Он два раза накинул нитку на левый указательный палец и вытянул петлю. Может случиться, что он опять выболтает какой-нибудь секрет. Но есть одна вещь выше жизни и смерти, ночной свободы и унижений дня. Никто никогда не узнает о ней. Это тайна драгоценного блюда. Самое большое разочарование, которое может претерпеть человеческая душа, — это проснуться, когда другие спят, в особенности рано утром. Только проснувшись, человек понимает, насколько сновидения лучше действительности. Часто мальчику снились монеты в пятьдесят эйриров, в крону и даже в две кроны, — и все это исчезало, как только он просыпался. Он ел большой ложкой мясной суп с жирным мясом — таким жирным, что сало текло ручейком по пальцам. Он ел из необъятно большого блюда толстые ломти рождественского пирога — такие толстые, что он доставал из них целые изюмины величиной с человеческий глаз. Вот какое счастье могут дать человеку сны. Но как ни старался мальчик, он не мог опять заснуть и вновь увидеть во сне все эти прекрасные вещи или деньги, серебряные монеты, точно такие же, какие его отец отдавал старосте в счет долга за хутор. А ведь на те деньги, которые мальчик видел во сне, он мечтал купить себе изюму, печенья и ножик или веревку.

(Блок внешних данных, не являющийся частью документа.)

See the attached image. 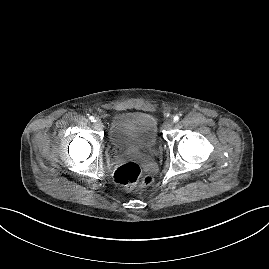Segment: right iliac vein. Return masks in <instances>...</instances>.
Segmentation results:
<instances>
[{
  "label": "right iliac vein",
  "instance_id": "right-iliac-vein-1",
  "mask_svg": "<svg viewBox=\"0 0 269 269\" xmlns=\"http://www.w3.org/2000/svg\"><path fill=\"white\" fill-rule=\"evenodd\" d=\"M94 125H95L96 127H98V128H101V127H102V122H101V120L96 119V120L94 121Z\"/></svg>",
  "mask_w": 269,
  "mask_h": 269
}]
</instances>
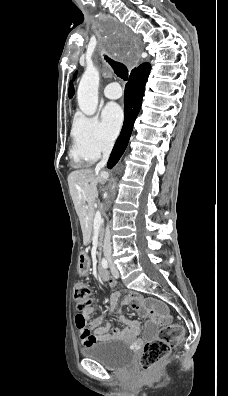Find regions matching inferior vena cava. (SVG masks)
<instances>
[{
	"instance_id": "1",
	"label": "inferior vena cava",
	"mask_w": 228,
	"mask_h": 396,
	"mask_svg": "<svg viewBox=\"0 0 228 396\" xmlns=\"http://www.w3.org/2000/svg\"><path fill=\"white\" fill-rule=\"evenodd\" d=\"M114 142L113 141H107L105 142L103 146V157L101 161L96 165L97 171H100L107 163L108 158L110 156V153L112 151ZM103 175L104 172H101ZM104 181V180H103ZM103 252L106 257L110 256L112 253V248H111V235H110V229L109 226L107 225L106 231H105V237H104V243H103Z\"/></svg>"
}]
</instances>
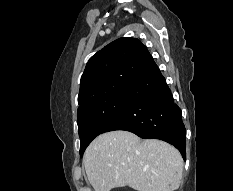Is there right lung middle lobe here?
Returning a JSON list of instances; mask_svg holds the SVG:
<instances>
[{
    "label": "right lung middle lobe",
    "mask_w": 233,
    "mask_h": 191,
    "mask_svg": "<svg viewBox=\"0 0 233 191\" xmlns=\"http://www.w3.org/2000/svg\"><path fill=\"white\" fill-rule=\"evenodd\" d=\"M128 100V91L116 93L77 111L81 156L90 142L125 108Z\"/></svg>",
    "instance_id": "dd1d6c3e"
}]
</instances>
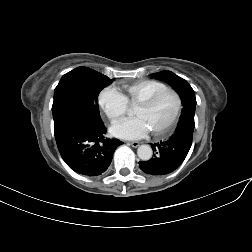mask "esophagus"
Wrapping results in <instances>:
<instances>
[{
    "label": "esophagus",
    "mask_w": 252,
    "mask_h": 252,
    "mask_svg": "<svg viewBox=\"0 0 252 252\" xmlns=\"http://www.w3.org/2000/svg\"><path fill=\"white\" fill-rule=\"evenodd\" d=\"M128 144L131 145L134 148H136V147H138L140 145V143L137 142V141L129 142Z\"/></svg>",
    "instance_id": "esophagus-1"
}]
</instances>
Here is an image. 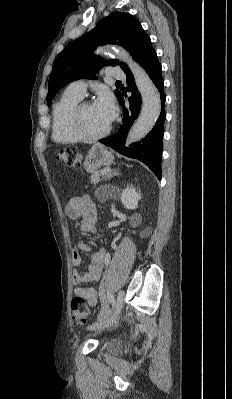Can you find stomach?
Listing matches in <instances>:
<instances>
[{
    "mask_svg": "<svg viewBox=\"0 0 232 399\" xmlns=\"http://www.w3.org/2000/svg\"><path fill=\"white\" fill-rule=\"evenodd\" d=\"M112 162L113 156L111 152H108L102 144L96 142L85 158L84 168L86 172H97L101 166H110Z\"/></svg>",
    "mask_w": 232,
    "mask_h": 399,
    "instance_id": "1",
    "label": "stomach"
}]
</instances>
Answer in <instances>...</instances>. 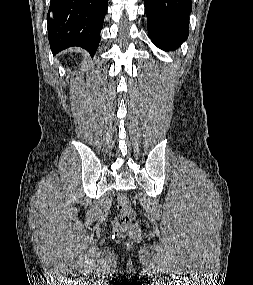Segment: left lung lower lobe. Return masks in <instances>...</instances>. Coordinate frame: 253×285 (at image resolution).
<instances>
[{"label": "left lung lower lobe", "mask_w": 253, "mask_h": 285, "mask_svg": "<svg viewBox=\"0 0 253 285\" xmlns=\"http://www.w3.org/2000/svg\"><path fill=\"white\" fill-rule=\"evenodd\" d=\"M147 28L159 48L177 49L189 34L191 0H144Z\"/></svg>", "instance_id": "obj_1"}]
</instances>
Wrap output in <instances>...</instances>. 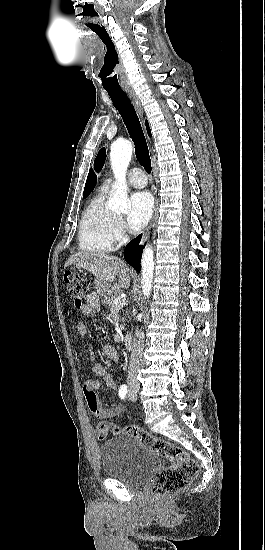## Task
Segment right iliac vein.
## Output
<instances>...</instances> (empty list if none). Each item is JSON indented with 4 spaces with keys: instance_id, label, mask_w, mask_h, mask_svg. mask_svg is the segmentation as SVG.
I'll return each instance as SVG.
<instances>
[{
    "instance_id": "right-iliac-vein-1",
    "label": "right iliac vein",
    "mask_w": 265,
    "mask_h": 550,
    "mask_svg": "<svg viewBox=\"0 0 265 550\" xmlns=\"http://www.w3.org/2000/svg\"><path fill=\"white\" fill-rule=\"evenodd\" d=\"M137 392H138V390L135 387H131L130 390H129V394L132 398L137 397Z\"/></svg>"
}]
</instances>
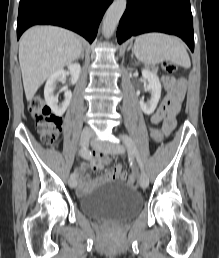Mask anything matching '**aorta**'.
Instances as JSON below:
<instances>
[{
  "instance_id": "762f6f07",
  "label": "aorta",
  "mask_w": 219,
  "mask_h": 258,
  "mask_svg": "<svg viewBox=\"0 0 219 258\" xmlns=\"http://www.w3.org/2000/svg\"><path fill=\"white\" fill-rule=\"evenodd\" d=\"M126 6V0H114L106 11L102 26V34L105 38H110L114 34L119 20L126 10Z\"/></svg>"
}]
</instances>
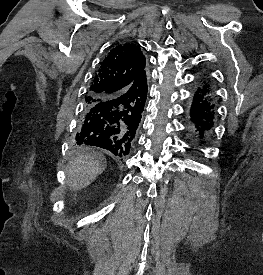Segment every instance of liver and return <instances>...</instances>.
<instances>
[{
  "label": "liver",
  "instance_id": "6515ba94",
  "mask_svg": "<svg viewBox=\"0 0 263 275\" xmlns=\"http://www.w3.org/2000/svg\"><path fill=\"white\" fill-rule=\"evenodd\" d=\"M104 169L105 164L94 156H80L67 167V184L73 191L86 188Z\"/></svg>",
  "mask_w": 263,
  "mask_h": 275
}]
</instances>
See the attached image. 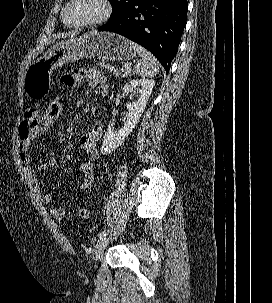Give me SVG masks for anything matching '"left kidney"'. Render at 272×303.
I'll use <instances>...</instances> for the list:
<instances>
[{"mask_svg":"<svg viewBox=\"0 0 272 303\" xmlns=\"http://www.w3.org/2000/svg\"><path fill=\"white\" fill-rule=\"evenodd\" d=\"M154 85L155 81L152 79H134L123 87V93H129L137 89L140 92V96L136 102L127 105L128 113L126 114L124 124L118 131L113 130V124L108 126L102 142V154H110L124 142L142 116Z\"/></svg>","mask_w":272,"mask_h":303,"instance_id":"5707ae66","label":"left kidney"}]
</instances>
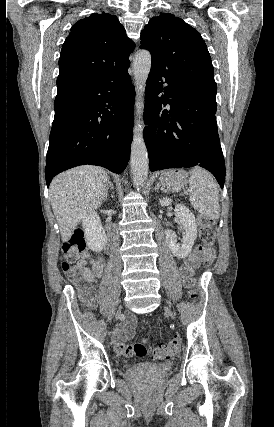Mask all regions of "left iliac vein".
<instances>
[{"label":"left iliac vein","mask_w":274,"mask_h":427,"mask_svg":"<svg viewBox=\"0 0 274 427\" xmlns=\"http://www.w3.org/2000/svg\"><path fill=\"white\" fill-rule=\"evenodd\" d=\"M165 313L170 316L172 319H175L173 313L171 312V310L168 307L164 308Z\"/></svg>","instance_id":"1"}]
</instances>
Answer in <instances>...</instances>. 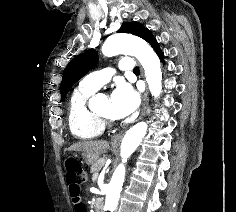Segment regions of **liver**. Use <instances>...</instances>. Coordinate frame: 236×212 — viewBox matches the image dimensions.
Returning a JSON list of instances; mask_svg holds the SVG:
<instances>
[{"label":"liver","mask_w":236,"mask_h":212,"mask_svg":"<svg viewBox=\"0 0 236 212\" xmlns=\"http://www.w3.org/2000/svg\"><path fill=\"white\" fill-rule=\"evenodd\" d=\"M109 149V143L104 140L80 141L70 146L68 151H82L98 156Z\"/></svg>","instance_id":"obj_1"}]
</instances>
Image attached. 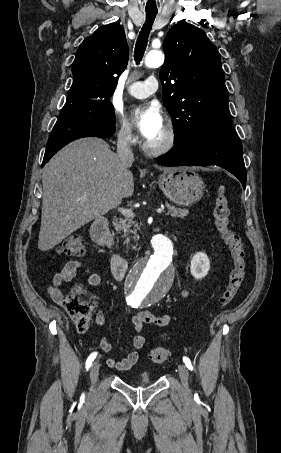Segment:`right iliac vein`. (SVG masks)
Returning <instances> with one entry per match:
<instances>
[{
	"label": "right iliac vein",
	"instance_id": "obj_1",
	"mask_svg": "<svg viewBox=\"0 0 281 453\" xmlns=\"http://www.w3.org/2000/svg\"><path fill=\"white\" fill-rule=\"evenodd\" d=\"M96 363V362H95ZM90 379L92 381H95L97 379V376L99 375V367L97 365H94L92 369L90 370Z\"/></svg>",
	"mask_w": 281,
	"mask_h": 453
}]
</instances>
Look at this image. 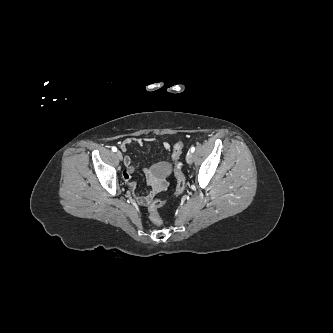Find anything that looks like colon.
Here are the masks:
<instances>
[{
	"mask_svg": "<svg viewBox=\"0 0 333 333\" xmlns=\"http://www.w3.org/2000/svg\"><path fill=\"white\" fill-rule=\"evenodd\" d=\"M183 148H184V143L182 141H178L174 144L172 149V160L175 163V178H176V186L174 192L175 197L180 196L185 189V177L179 163V159L181 157ZM165 204H166L165 201L156 199L152 201L148 207L150 220L156 226H160L162 224V218L159 214V209L162 208Z\"/></svg>",
	"mask_w": 333,
	"mask_h": 333,
	"instance_id": "colon-1",
	"label": "colon"
}]
</instances>
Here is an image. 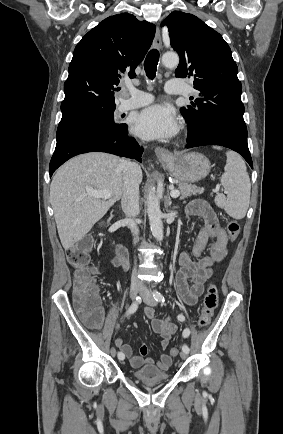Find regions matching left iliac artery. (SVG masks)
<instances>
[{"label":"left iliac artery","mask_w":283,"mask_h":434,"mask_svg":"<svg viewBox=\"0 0 283 434\" xmlns=\"http://www.w3.org/2000/svg\"><path fill=\"white\" fill-rule=\"evenodd\" d=\"M153 296H154V298H155L156 301H159V302H164L165 301L164 296L160 292H158V291H154ZM177 318H178L179 321H184L185 320V317L182 314H179ZM189 334H190V330L187 329V328L182 333V335H183L184 338L188 337ZM182 350L184 352H187V353H189V351H190L189 347L186 344H184L182 346Z\"/></svg>","instance_id":"1"}]
</instances>
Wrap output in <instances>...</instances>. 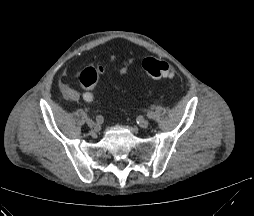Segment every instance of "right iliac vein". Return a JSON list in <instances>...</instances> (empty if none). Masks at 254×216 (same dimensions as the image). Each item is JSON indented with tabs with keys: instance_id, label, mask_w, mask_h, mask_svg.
I'll return each mask as SVG.
<instances>
[{
	"instance_id": "right-iliac-vein-1",
	"label": "right iliac vein",
	"mask_w": 254,
	"mask_h": 216,
	"mask_svg": "<svg viewBox=\"0 0 254 216\" xmlns=\"http://www.w3.org/2000/svg\"><path fill=\"white\" fill-rule=\"evenodd\" d=\"M86 124H87L88 127H90V128H97V124H96L92 119H87V120H86Z\"/></svg>"
}]
</instances>
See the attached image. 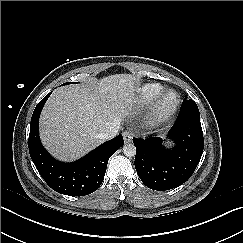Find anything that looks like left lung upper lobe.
<instances>
[{
	"mask_svg": "<svg viewBox=\"0 0 243 243\" xmlns=\"http://www.w3.org/2000/svg\"><path fill=\"white\" fill-rule=\"evenodd\" d=\"M183 105H185V106H197L196 105V103L193 101V100H185L184 102H183Z\"/></svg>",
	"mask_w": 243,
	"mask_h": 243,
	"instance_id": "5c2ea615",
	"label": "left lung upper lobe"
}]
</instances>
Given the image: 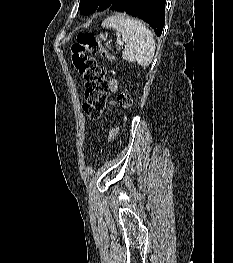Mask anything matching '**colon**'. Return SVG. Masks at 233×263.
Instances as JSON below:
<instances>
[{"instance_id": "colon-1", "label": "colon", "mask_w": 233, "mask_h": 263, "mask_svg": "<svg viewBox=\"0 0 233 263\" xmlns=\"http://www.w3.org/2000/svg\"><path fill=\"white\" fill-rule=\"evenodd\" d=\"M92 55L103 56L110 62L115 61V57L101 44L96 35L87 31L80 32L71 45V59L85 80L83 111L91 120H97L106 108L108 84L106 70L93 60ZM117 101L121 108L127 110L132 105V96L128 90L122 89Z\"/></svg>"}]
</instances>
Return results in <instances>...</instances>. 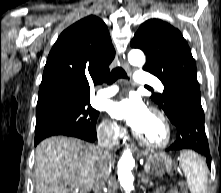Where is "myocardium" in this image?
Wrapping results in <instances>:
<instances>
[{
  "label": "myocardium",
  "instance_id": "f54148a6",
  "mask_svg": "<svg viewBox=\"0 0 221 193\" xmlns=\"http://www.w3.org/2000/svg\"><path fill=\"white\" fill-rule=\"evenodd\" d=\"M149 111L155 114L162 122L164 129H165L164 140L160 143H155V142H151L148 138H146L143 134L139 133L138 131L136 132V135L145 145L151 148H156V149L166 148L170 144L171 139H172V129H171L170 122L168 118L166 117V115L162 111H160L158 108L151 107Z\"/></svg>",
  "mask_w": 221,
  "mask_h": 193
}]
</instances>
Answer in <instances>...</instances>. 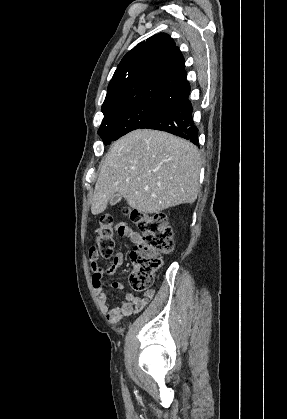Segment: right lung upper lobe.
Wrapping results in <instances>:
<instances>
[{
    "mask_svg": "<svg viewBox=\"0 0 287 419\" xmlns=\"http://www.w3.org/2000/svg\"><path fill=\"white\" fill-rule=\"evenodd\" d=\"M189 94L184 58L174 40L159 33L123 57L109 83L102 112L142 103L167 106Z\"/></svg>",
    "mask_w": 287,
    "mask_h": 419,
    "instance_id": "right-lung-upper-lobe-1",
    "label": "right lung upper lobe"
}]
</instances>
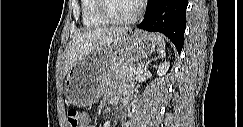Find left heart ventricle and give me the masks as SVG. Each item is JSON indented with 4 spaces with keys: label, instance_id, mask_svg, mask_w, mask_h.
<instances>
[{
    "label": "left heart ventricle",
    "instance_id": "1",
    "mask_svg": "<svg viewBox=\"0 0 243 127\" xmlns=\"http://www.w3.org/2000/svg\"><path fill=\"white\" fill-rule=\"evenodd\" d=\"M108 12L118 18H125L133 14L136 8L134 0H106Z\"/></svg>",
    "mask_w": 243,
    "mask_h": 127
}]
</instances>
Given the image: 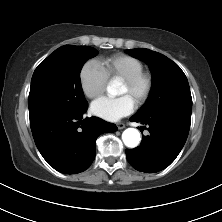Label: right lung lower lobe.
Masks as SVG:
<instances>
[{"label": "right lung lower lobe", "instance_id": "right-lung-lower-lobe-1", "mask_svg": "<svg viewBox=\"0 0 222 222\" xmlns=\"http://www.w3.org/2000/svg\"><path fill=\"white\" fill-rule=\"evenodd\" d=\"M86 109L77 112L47 111L30 117L39 152L59 172L76 174L85 171L95 158L97 137L117 130L115 124L98 117L82 120Z\"/></svg>", "mask_w": 222, "mask_h": 222}]
</instances>
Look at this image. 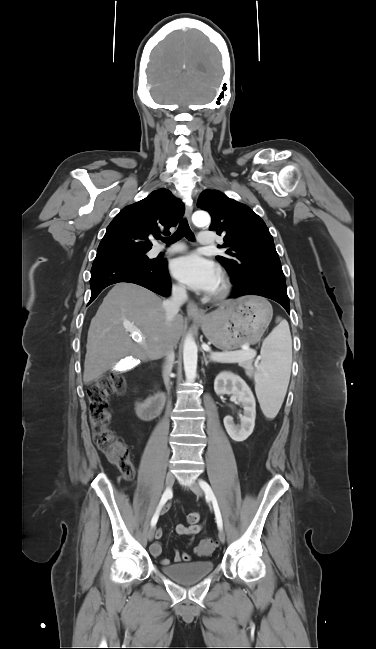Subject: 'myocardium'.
<instances>
[{
  "mask_svg": "<svg viewBox=\"0 0 376 649\" xmlns=\"http://www.w3.org/2000/svg\"><path fill=\"white\" fill-rule=\"evenodd\" d=\"M230 281L228 277L222 273L220 275V280L217 288L211 294V298L215 301H219L227 297L230 292Z\"/></svg>",
  "mask_w": 376,
  "mask_h": 649,
  "instance_id": "1",
  "label": "myocardium"
}]
</instances>
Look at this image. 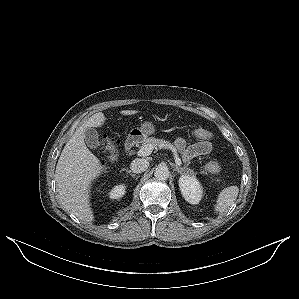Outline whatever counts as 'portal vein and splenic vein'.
<instances>
[{
  "instance_id": "portal-vein-and-splenic-vein-1",
  "label": "portal vein and splenic vein",
  "mask_w": 299,
  "mask_h": 299,
  "mask_svg": "<svg viewBox=\"0 0 299 299\" xmlns=\"http://www.w3.org/2000/svg\"><path fill=\"white\" fill-rule=\"evenodd\" d=\"M153 147L151 145H146L145 147H142L139 151H138V155L139 156H149L151 154V152L153 151ZM174 159L177 165H181V159L178 157L177 154L174 155Z\"/></svg>"
}]
</instances>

Проснувшись, он бывал очень голоден. Он мечтал о виденном во сне, как собака о хорошей кости. Но ему было строго запрещено будить кого-нибудь и просить хлеба. Отец грозился связать его и оставить в сарае с баранами пастора Гудмундура, один из них иногда бодался всю ночь. Даже подумать страшно! Никого Нонни так не боялся, как «пастора Гудмундура». Этот баран, который терпеть не мог людей, иногда преследовал Нонни даже по ночам, врываясь в его сны. И мальчик бежал от него из одного сна в другой, смертельно боясь этого чудовища… Баран, хотя отец и гордился им, казался Нонни каким-то сверхъестественным уродом, точно так же как мясной суп и рождественский пирог были сверхъестественно прекрасны. Видно, даже во сне человеку может угрожать опасность.